ハッキリ言って一気に冷めたし、おかげで全く泣けなかった。
また、桜良のキョウコへの遺言をカットすることで、桜良が遺した物で「僕」が成長するという、原作の結末をないがしろにしている点もいただけない。
雑多に書いてしまったが、つまるところ原作を映像作品用に昇華させた実写版をお勧めする。
本作はあくまでも原作に大きな改変を加えられることを良しとしないファンにお勧めしたい。
原作が素晴らしい作品なので、見て損はない作品ということで★3とした。
アニメ版の桜良を見ても、浜辺美波さんを思い出してしまう
真実と日常を生きたい、と語る桜良を見て心がギュっとなって息が詰まってしまう作品です。でも、悲しいのではなく、心が浄化されるような感覚になります。

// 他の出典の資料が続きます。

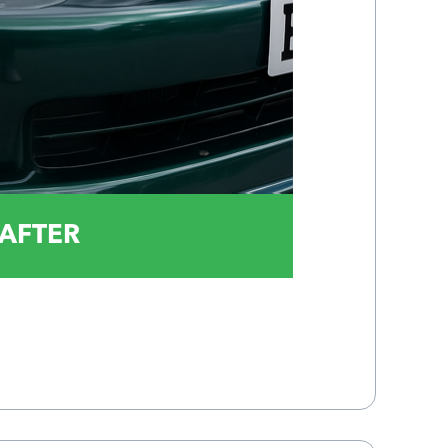
AFTER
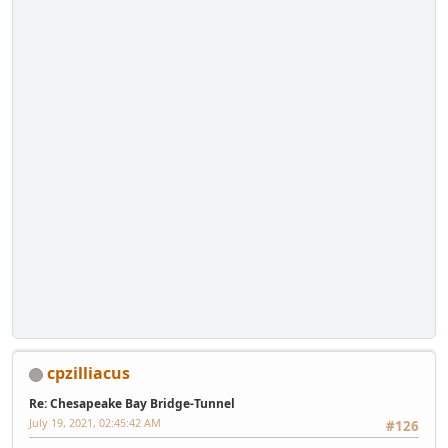
cpzilliacus
Re: Chesapeake Bay Bridge-Tunnel
July 19, 2021, 02:45:42 AM
#126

原作は読んでいませんが、昨年は浜辺美波さんの実写版を見て大感動していました。実写版ほどの迫力は無いものの、アニメ版も感動です。それでも、やっぱり実写版キミスイの浜辺美波さんの演技は炸裂していたなーと、しみじみ。
もちろんアニメ版でも、共病文庫を「僕」が読んで振り返るあたりは、涙が出ていました。

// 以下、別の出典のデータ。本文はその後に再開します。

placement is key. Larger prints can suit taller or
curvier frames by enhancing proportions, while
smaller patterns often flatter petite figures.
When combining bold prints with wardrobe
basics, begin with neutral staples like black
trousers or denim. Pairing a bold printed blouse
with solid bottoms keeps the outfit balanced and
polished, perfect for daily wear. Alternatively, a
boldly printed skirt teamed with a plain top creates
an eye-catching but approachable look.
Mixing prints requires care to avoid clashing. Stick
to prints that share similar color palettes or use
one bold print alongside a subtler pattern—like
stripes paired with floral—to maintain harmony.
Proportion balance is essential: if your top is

YouTubeでJapanese ASMRで検索した後、馴れ馴れしい同級生ものを聞いている感じ
原作小説、実写版とも読んでも見ていません。
身内からこれにはまった話を聞いたので、アニメ版ならどうだろうと見てみました。
何この女性経験の薄い男性に受けそうなクソ都合のいい女。
これほんとに一般にウケたの?
人付き合いをしない奥手な男性へこんなに積極的に当たってくるなんてどんな妄想だよ。
性格は互いに補いあう方が上手くいくって言ってもこりゃありえんでしょ。
しかも旅行の件を抜いてもあんなに遊びまくって金はどっから出てんだよ、バイトしてないのに、これも全部両親から出して貰っているのか?
っていうか、あんた元気すぎるでしょ、空元気だという描写はあったけど。
などと思いつつも、表題に書いた内容は好物ですし。
なんだかんだ言って主人公は前向きに歩き始めたから良かった。